Thread: USING HASH considered harmful?

USING HASH considered harmful?

From
Stephen Robert Norris
Date:
We've just discovered a rather nasty feature of hashes, namely that
simultaneous reads & writes to a single row will deadlock if there
is a hash index on the table.

I guess this is because PG really has to lock the hash table entry in
both cases. It does, however, make HASH indices completely useless for
any table that you might want to update.

Is this a known feature?

    Stephen

Attachment

Re: USING HASH considered harmful?

From
Tom Lane
Date:
Stephen Robert Norris <srn@commsecure.com.au> writes:
> We've just discovered a rather nasty feature of hashes, namely that
> simultaneous reads & writes to a single row will deadlock if there
> is a hash index on the table.

The hash index code is documented to be subject to deadlocks, but I've
never looked into it to discover the exact conditions that cause
problems.

I could maybe get excited about fixing this if I could think of one
single application wherein a hash index is superior to a btree index.
But I can't, so I think the hash index code should be deprecated and
left to die quietly.

(This para strictly MHO:) In the long run the btree and GIST index types
will probably be the only two of the four present types that remain
supported.  Since btree dominates hash and GIST dominates rtree for
functionality, it's hard to see why we should expend development effort
on the other two.  Right now, GIST isn't really ready for prime time
either (no support for concurrent updates), but it does things that
btree can't do, so there's reason to expend work on it.
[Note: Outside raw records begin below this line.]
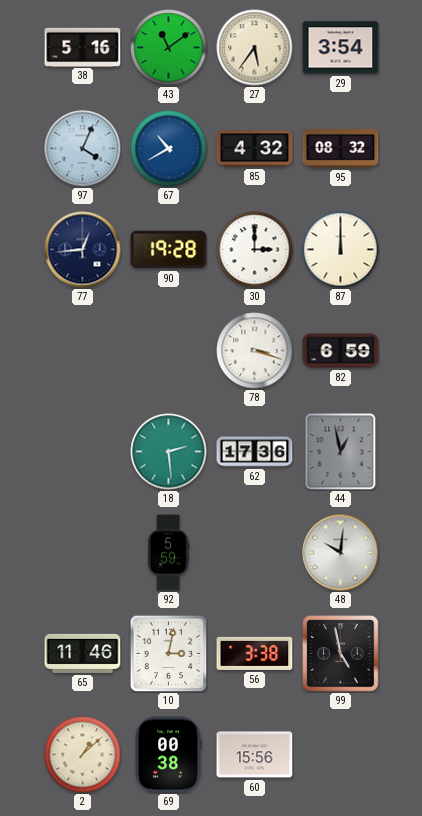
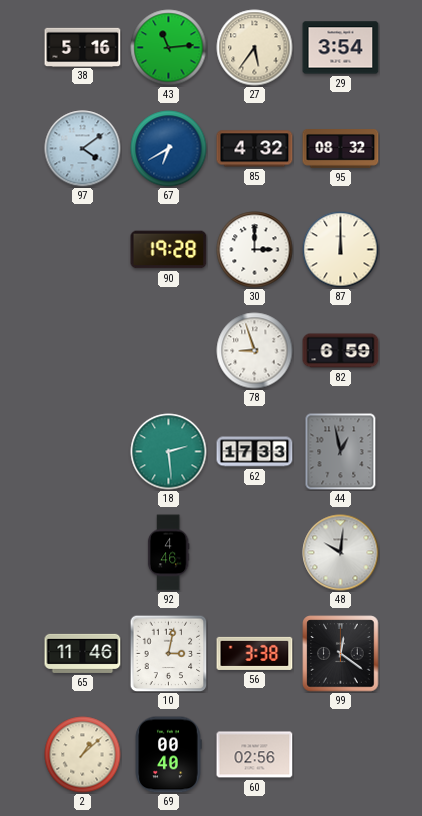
43: 11:09 -> 11:14
97: 4:04 -> 4:09
67: 10:40 -> 6:40
77: 12:44 -> none
78: 3:18 -> 8:57
62: 17:36 -> 17:33
92: 5:59 -> 4:46
99: 4:58 -> 12:21
69: 00:38 -> 00:40
60: 15:56 -> 02:56
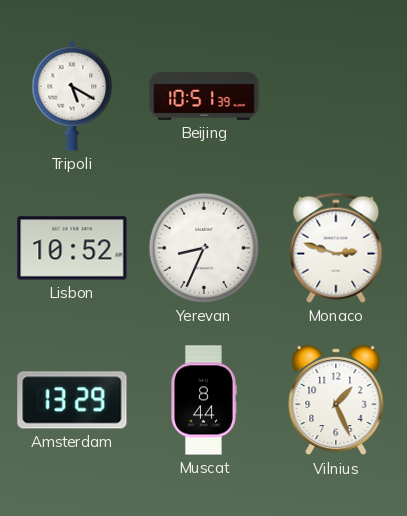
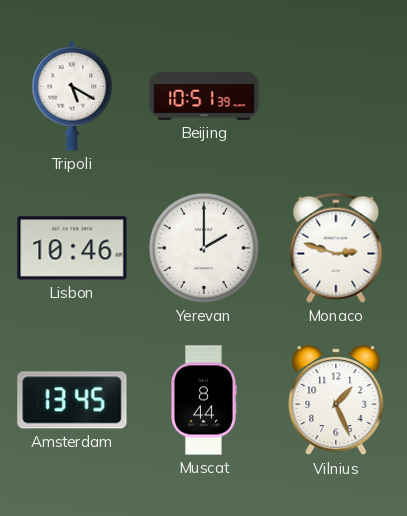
Lisbon: 10:52 -> 10:46
Yerevan: 8:34 -> 2:00
Amsterdam: 13:29 -> 13:45
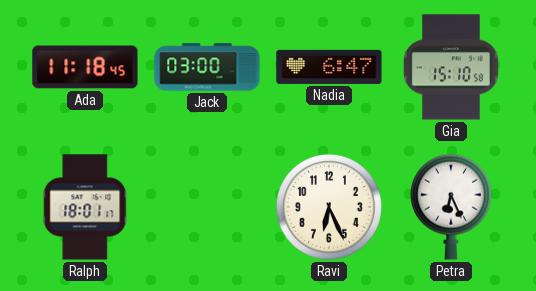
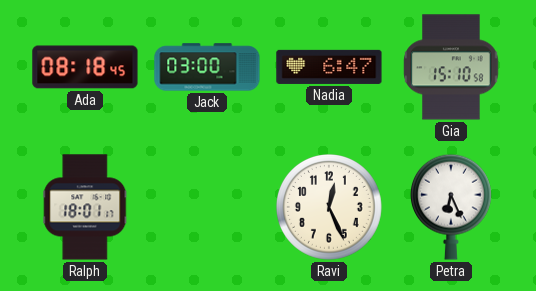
Ada: 11:18 -> 08:18
Ravi: 6:26 -> 12:26
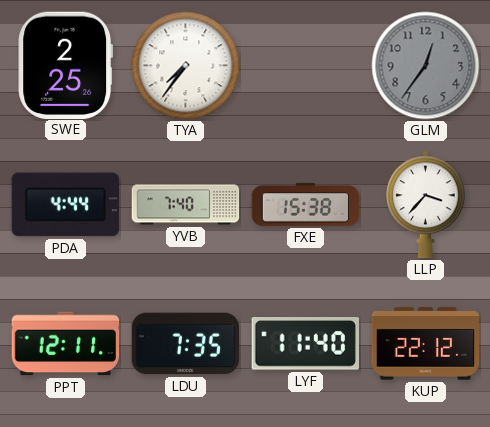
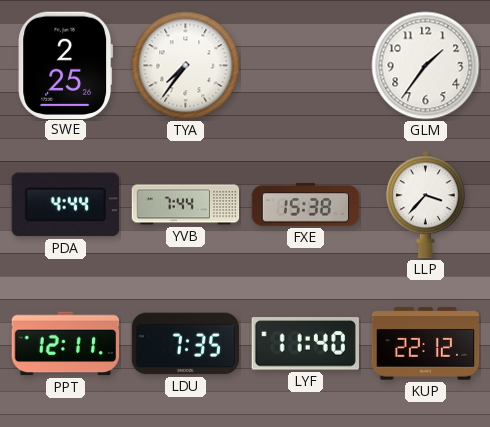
GLM: 12:36 -> 1:36
GLM dial: grey -> white
YVB: 7:40 -> 7:44
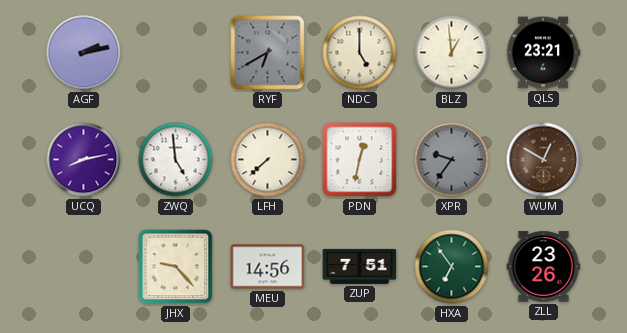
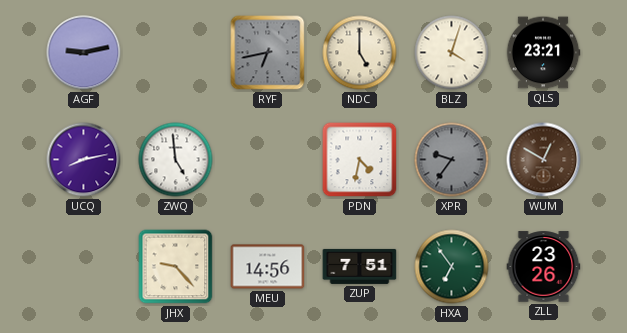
AGF: 2:13 -> 9:13
RYF: 6:40 -> 6:43
BLZ: 12:59 -> 4:03
LFH: 7:38 -> none
PDN: 12:32 -> 4:32
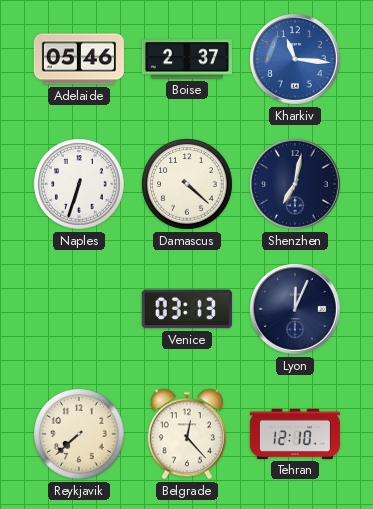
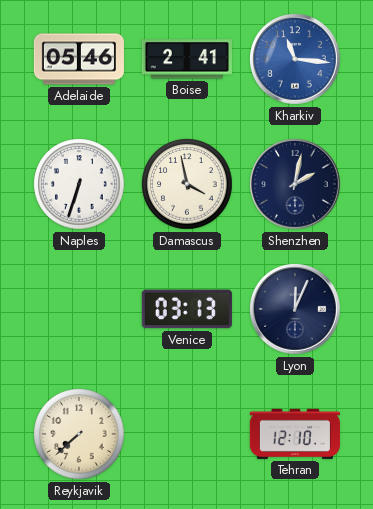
Boise: 2:37 -> 2:41
Damascus: 4:22 -> 3:58
Shenzhen: 7:02 -> 2:02
Belgrade: 12:23 -> none
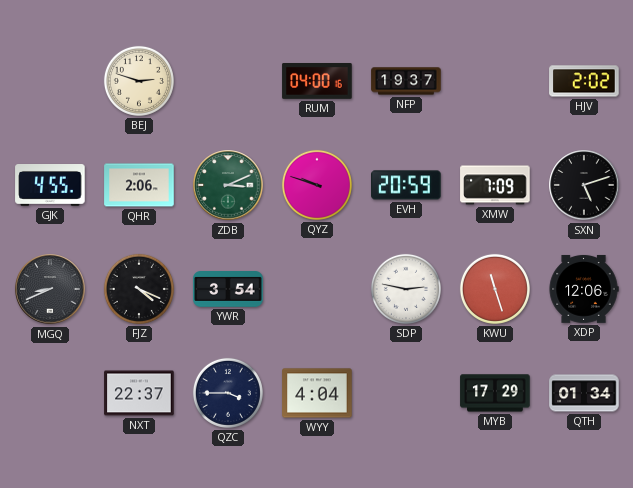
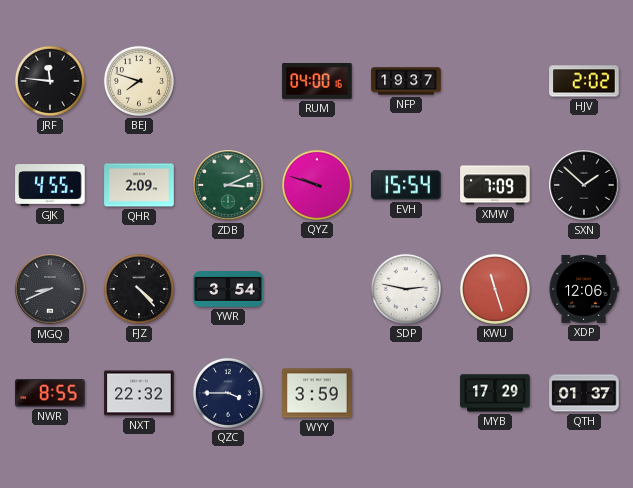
JRF: none -> 11:46
BEJ: 2:48 -> 7:48
QHR: 2:06 -> 2:09
EVH: 20:59 -> 15:54
SXN: 5:12 -> 1:52
FJZ: 4:19 -> 4:23
NWR: none -> 8:55
NXT: 22:37 -> 22:32
WYY: 4:04 -> 3:59
QTH: 01:34 -> 01:37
As of today, if you're concerned about concurrent updates, btree is the
only Postgres index type you should be using.

            regards, tom lane

Re: USING HASH considered harmful?

From
Bruce Momjian
Date:
Checking application/pgp-signature: FAILURE
-- Start of PGP signed section.
> We've just discovered a rather nasty feature of hashes, namely that
> simultaneous reads & writes to a single row will deadlock if there
> is a hash index on the table.
>
> I guess this is because PG really has to lock the hash table entry in
> both cases. It does, however, make HASH indices completely useless for
> any table that you might want to update.
>
> Is this a known feature?

Yes, I have heard about this problem.  Would you test btree vs hash and
report back which is faster.  I have requested this from >20 people and
no one reported back.

--
  Bruce Momjian                        |  http://candle.pha.pa.us
  pgman@candle.pha.pa.us               |  (610) 853-3000
  +  If your life is a hard drive,     |  830 Blythe Avenue
  +  Christ can be your backup.        |  Drexel Hill, Pennsylvania 19026

Re: USING HASH considered harmful?

From
Stephen Robert Norris
Date:
On Thu, Aug 16, 2001 at 09:59:02PM -0400, Bruce Momjian wrote:
>
> Checking application/pgp-signature: FAILURE
> -- Start of PGP signed section.
> > We've just discovered a rather nasty feature of hashes, namely that
> > simultaneous reads & writes to a single row will deadlock if there
> > is a hash index on the table.
> >
> > I guess this is because PG really has to lock the hash table entry in
> > both cases. It does, however, make HASH indices completely useless for
> > any table that you might want to update.
> >
> > Is this a known feature?
>
> Yes, I have heard about this problem.  Would you test btree vs hash and
> report back which is faster.  I have requested this from >20 people and
> no one reported back.

I changed to hash because it was marginally faster for the queries
we were doing - maybe 5% or so. It was very marginal, but we
need every bit of performance we can get.

    Stephen

Re: USING HASH considered harmful?

From
Bruce Momjian
Date:
> > > I guess this is because PG really has to lock the hash table entry in
> > > both cases. It does, however, make HASH indices completely useless for
> > > any table that you might want to update.
> > >
> > > Is this a known feature?
> >
> > Yes, I have heard about this problem.  Would you test btree vs hash and
> > report back which is faster.  I have requested this from >20 people and
> > no one reported back.
>
> I changed to hash because it was marginally faster for the queries
> we were doing - maybe 5% or so. It was very marginal, but we
> need every bit of performance we can get.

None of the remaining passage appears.